Cet article était tellement intéressant qu'il a été repris dans le Financial Times de mercredi dernier. Nous estimons qu'une traduction, quoiqu'un peu bâclée, était méritée, son auteur ayant une fine connaissance des marchés énergétiques russes.
La bataille des oligarques derrière le différend gazier
par Jérôme Guillet et John Evans

     Un Kremlin monolithique, dirigé par Vladimir Poutine et utilisant "l'arme énergétique" pour intimider l'Ukraine voisine et au-delà menacer le reste de l'Europe de pénurie de gaz naturel : l'image est devenue un lieu commun pendant les "prises de bec de gaz" de ces dernières années. Or, ces querelles ont une plus longue histoire qu'on ne le pense - elles ont commencé en 1992 - et, qui plus est, Vladimir Poutine et Gazprom ne peuvent pas gagner une longue guerre du gaz, et ils le savent.

     L'industrie du gaz soviétique est né en Ukraine dans les années 1930 et l'infrastructure a été construite à partir de là. L'Ukraine est resté un élément central du réseau de gazoducs, tandis que le coeur de l'activité s'est déplacé à l'ouest de la Sibérie. Le découpage de l'Union soviétique le long des frontières de ses anciennes républiques a rendu impossible toute re-répartition praticable des actifs physiques. Les actifs vitaux de Gazprom, le monopole russe du gaz, sont situées en Ukraine et, par conséquent, ne sont plus sous son contrôle direct:  les pipelines sont un élément évident, mais, tout aussi important, l'Ukraine contrôle l'essentiel de la capacité de stockage du système d'exportation russe. D'autre part, l'Ukraine, un pays d'industrie lourde, a quasiment épuisé ses réserves de gaz, ce qui le rend tributaire du gaz de la Sibérie.

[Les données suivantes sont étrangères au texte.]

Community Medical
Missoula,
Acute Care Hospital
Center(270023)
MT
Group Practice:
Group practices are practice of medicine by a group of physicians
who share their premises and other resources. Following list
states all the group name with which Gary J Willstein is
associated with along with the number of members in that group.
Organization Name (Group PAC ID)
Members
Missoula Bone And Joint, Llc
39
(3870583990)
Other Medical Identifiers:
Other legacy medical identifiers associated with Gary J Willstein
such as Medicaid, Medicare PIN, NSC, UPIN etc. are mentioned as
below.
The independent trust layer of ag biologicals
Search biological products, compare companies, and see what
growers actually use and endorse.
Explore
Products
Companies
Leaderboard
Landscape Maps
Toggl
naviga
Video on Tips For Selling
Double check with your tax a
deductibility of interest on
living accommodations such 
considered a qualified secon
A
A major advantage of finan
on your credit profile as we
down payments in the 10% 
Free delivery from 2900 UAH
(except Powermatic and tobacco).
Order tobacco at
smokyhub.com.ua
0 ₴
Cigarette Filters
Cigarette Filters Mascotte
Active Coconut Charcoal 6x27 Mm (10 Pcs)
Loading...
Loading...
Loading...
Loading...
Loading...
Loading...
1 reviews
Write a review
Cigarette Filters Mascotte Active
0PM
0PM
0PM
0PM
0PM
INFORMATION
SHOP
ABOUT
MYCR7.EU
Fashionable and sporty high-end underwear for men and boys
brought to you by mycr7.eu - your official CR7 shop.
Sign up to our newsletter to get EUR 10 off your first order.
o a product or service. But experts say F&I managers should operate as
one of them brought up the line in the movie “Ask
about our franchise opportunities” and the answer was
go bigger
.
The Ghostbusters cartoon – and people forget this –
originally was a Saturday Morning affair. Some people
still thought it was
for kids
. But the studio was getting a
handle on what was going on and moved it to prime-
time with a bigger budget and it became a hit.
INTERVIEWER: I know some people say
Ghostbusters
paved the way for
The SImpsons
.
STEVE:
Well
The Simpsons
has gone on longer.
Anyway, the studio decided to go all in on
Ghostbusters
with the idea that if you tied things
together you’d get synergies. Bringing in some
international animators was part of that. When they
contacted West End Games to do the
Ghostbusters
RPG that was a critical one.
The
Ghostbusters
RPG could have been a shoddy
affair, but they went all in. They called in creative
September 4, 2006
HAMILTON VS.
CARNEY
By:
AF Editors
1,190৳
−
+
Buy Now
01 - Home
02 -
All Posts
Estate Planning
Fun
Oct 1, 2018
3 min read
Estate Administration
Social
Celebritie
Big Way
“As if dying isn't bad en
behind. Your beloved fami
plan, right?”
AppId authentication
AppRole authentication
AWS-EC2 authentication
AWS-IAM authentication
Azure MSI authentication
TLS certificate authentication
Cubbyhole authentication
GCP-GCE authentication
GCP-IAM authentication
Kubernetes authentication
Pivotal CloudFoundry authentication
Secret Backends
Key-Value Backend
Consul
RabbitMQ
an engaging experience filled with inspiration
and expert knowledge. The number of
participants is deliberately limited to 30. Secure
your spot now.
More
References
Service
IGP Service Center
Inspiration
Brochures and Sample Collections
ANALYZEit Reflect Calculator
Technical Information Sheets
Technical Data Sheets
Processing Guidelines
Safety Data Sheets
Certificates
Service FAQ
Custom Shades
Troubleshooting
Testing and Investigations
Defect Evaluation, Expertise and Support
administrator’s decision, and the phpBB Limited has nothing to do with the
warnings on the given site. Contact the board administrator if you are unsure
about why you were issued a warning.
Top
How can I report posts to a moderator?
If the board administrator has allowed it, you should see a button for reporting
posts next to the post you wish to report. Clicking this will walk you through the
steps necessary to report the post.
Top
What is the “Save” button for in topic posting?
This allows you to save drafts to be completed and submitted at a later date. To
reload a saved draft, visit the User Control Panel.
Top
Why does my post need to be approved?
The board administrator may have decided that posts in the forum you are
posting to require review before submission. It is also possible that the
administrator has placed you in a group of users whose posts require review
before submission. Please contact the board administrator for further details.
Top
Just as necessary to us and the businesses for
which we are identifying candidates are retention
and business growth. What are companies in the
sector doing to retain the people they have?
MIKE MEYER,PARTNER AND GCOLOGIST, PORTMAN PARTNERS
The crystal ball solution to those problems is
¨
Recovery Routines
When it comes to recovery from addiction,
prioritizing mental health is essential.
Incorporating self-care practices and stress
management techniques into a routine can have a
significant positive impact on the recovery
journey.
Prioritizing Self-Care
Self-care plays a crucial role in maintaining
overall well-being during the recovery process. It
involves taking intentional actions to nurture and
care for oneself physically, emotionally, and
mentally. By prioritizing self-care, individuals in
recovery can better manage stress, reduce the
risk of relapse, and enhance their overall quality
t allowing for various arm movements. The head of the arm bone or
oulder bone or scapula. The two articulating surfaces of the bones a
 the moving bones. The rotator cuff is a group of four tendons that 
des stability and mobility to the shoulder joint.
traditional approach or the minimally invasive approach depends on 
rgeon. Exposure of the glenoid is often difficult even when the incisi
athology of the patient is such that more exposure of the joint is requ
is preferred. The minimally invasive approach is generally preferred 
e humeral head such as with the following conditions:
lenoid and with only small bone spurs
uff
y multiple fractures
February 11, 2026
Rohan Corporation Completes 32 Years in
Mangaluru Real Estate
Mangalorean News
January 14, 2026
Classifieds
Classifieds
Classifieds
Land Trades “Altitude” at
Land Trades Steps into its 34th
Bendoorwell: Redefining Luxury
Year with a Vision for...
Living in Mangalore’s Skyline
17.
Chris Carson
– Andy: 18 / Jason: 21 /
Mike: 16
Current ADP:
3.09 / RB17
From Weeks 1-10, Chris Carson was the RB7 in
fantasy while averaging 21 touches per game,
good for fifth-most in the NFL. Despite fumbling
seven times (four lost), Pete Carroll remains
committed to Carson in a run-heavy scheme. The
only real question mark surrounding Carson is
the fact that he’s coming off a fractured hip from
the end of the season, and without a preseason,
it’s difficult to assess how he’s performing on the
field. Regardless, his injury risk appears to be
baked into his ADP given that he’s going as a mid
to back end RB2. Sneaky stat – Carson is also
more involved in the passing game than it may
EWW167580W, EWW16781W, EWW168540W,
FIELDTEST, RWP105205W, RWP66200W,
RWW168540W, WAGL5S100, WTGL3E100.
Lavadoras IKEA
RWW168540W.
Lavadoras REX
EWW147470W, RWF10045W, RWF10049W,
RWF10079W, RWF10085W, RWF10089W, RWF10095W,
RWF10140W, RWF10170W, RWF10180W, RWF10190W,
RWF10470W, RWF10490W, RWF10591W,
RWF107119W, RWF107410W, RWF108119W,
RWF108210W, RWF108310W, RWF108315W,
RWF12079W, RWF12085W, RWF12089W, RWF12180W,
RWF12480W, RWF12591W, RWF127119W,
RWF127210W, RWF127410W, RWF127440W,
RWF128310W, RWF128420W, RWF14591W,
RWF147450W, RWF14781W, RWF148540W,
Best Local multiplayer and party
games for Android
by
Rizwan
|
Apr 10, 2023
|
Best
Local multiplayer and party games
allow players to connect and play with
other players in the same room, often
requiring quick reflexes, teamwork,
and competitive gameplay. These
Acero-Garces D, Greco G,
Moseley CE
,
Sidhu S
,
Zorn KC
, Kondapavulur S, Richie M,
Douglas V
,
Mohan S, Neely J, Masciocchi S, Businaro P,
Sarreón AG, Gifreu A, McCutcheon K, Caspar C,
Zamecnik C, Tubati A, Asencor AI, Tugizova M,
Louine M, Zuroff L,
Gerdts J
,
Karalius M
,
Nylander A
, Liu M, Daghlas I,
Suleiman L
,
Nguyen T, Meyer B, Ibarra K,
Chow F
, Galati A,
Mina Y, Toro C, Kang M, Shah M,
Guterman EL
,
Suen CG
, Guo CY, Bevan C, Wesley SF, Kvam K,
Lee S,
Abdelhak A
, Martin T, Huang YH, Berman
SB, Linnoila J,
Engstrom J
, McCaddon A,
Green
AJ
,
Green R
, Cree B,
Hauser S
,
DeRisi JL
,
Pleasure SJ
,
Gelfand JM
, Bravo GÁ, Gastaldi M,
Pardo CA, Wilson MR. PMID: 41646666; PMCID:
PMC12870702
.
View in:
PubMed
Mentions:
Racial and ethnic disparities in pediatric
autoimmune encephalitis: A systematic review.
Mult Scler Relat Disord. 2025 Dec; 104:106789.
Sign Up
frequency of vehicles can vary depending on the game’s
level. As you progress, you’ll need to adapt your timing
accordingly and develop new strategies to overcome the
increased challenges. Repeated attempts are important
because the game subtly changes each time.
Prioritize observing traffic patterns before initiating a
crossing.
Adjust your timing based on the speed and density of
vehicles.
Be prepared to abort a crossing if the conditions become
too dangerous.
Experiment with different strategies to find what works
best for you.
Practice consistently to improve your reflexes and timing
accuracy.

     C'est donc une situation de dépendance mutuelle. La Russie a besoin de l'infrastructure ukrainienne pour honorer ses contrats d'exportation vers l'Europe, et l'Ukraine a besoin du gaz russe. En cas de conflit, retenir du gaz (du côté de la Russie) ou fermer l'infrastructure d'exportation (du côté de l'Ukraine) sont des choix tentants, qui ont été faits à plusieurs reprises depuis la disparition de l'Union soviétique.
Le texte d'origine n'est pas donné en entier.